When is glycosuria present?

If [Glucose]filtrate >11mmol/L

84

Where is SGLT1 expressed?

Intestines and kidneys

85

Where is SGLT2 expressed?

Almost exclusively in the nephron PCT

86

Describe the process and features of glucose reabsorption by SGLT2?

S1 segment
90% of reabsorption
Low affinity
High capacity

87

Describe the process and features of glucose reabsorption by SGLT1?

S2/3 segment
10% of reabsorption
High affinity
Low capacity

88

How is glucose reabsorbed at the apical membrane?

Secondary active transport

89

How is glucose reabsorbed at the basolateral membrane?

Facilitated diffusion

90

What is the stoichiometry of each SGLT receptor?

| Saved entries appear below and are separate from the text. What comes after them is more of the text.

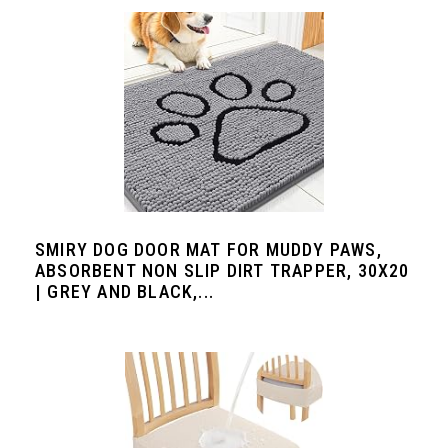
SMIRY DOG DOOR MAT FOR MUDDY PAWS,
ABSORBENT NON SLIP DIRT TRAPPER, 30X20
| GREY AND BLACK,...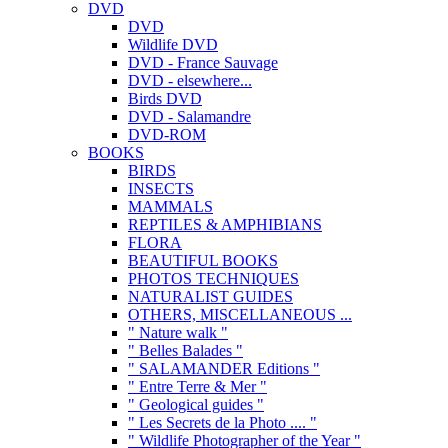
DVD
DVD
Wildlife DVD
DVD - France Sauvage
DVD - elsewhere...
Birds DVD
DVD - Salamandre
DVD-ROM
BOOKS
BIRDS
INSECTS
MAMMALS
REPTILES & AMPHIBIANS
FLORA
BEAUTIFUL BOOKS
PHOTOS TECHNIQUES
NATURALIST GUIDES
OTHERS, MISCELLANEOUS ...
" Nature walk "
" Belles Balades "
" SALAMANDER Editions "
" Entre Terre & Mer "
" Geological guides "
" Les Secrets de la Photo .... "
" Wildlife Photographer of the Year "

SGLT1 -> 2 Na+ : 1 Glucose
SGLT2 -> 1 Na+ : 1 Glucose

91

What does SGLT2 inhibition result in?

Glycosuria

92

What are some examples of SGLT2 inhibitors?

Canagliflozin
Dapagliflozin
Empagliflozin

93

What effects do SGLT2 inhibitors have in T2DM?

Glucose excretion
Reduces HbA1c
Reduces weight

94

What are some side effects of SGLT2 inhibitors?

Glycosuria -> Increases bacterial and fungal UTI risk

95

Where is PGE₂ formed?

Renal medulla

96

Where is PGI₂ (Prostacyclin) formed?

Glomeruli

97

What are the functions of prostaglandins?

Vasodilate
Natriuretic

98

Which of the following does not result in prostaglandin synthesis:
- Ischaemia
- Mechanical trauma
- Angiotensin II
- Hyperkalaemia
- ADH
- Bradykinin

Hyperkalaemia

99

How much of an effect do prostaglandins have on RBF and GFR in normal people?

Very little

100

When do prostaglandins become more important?

In vasoconstriction
If there is a decrease in effective arterial BP

101

How do prostaglandins affect GFR?

1. Direct vasodilator effect on afferent arteriole
2. Increase renin release -> Increased Ang II levels -> Efferent arteriole vasoconstricts -> Increased filtration pressure
3. Both increase GFR

102

How do NSAIDs precipitate acute renal failure?

Inhibit COX so decrease prostaglandin synthesis

103

When especially do NSAIDs reduce GFR?

In conditions were renal blood flow depends on prostaglandins:
- Liver cirrhosis
- CHF
- Nephrotic syndrome

104

What drug combination can be bad?

ACEi + Diuretic + NSAIDs

105

What do Probenecid and Sulfinpyrazole do?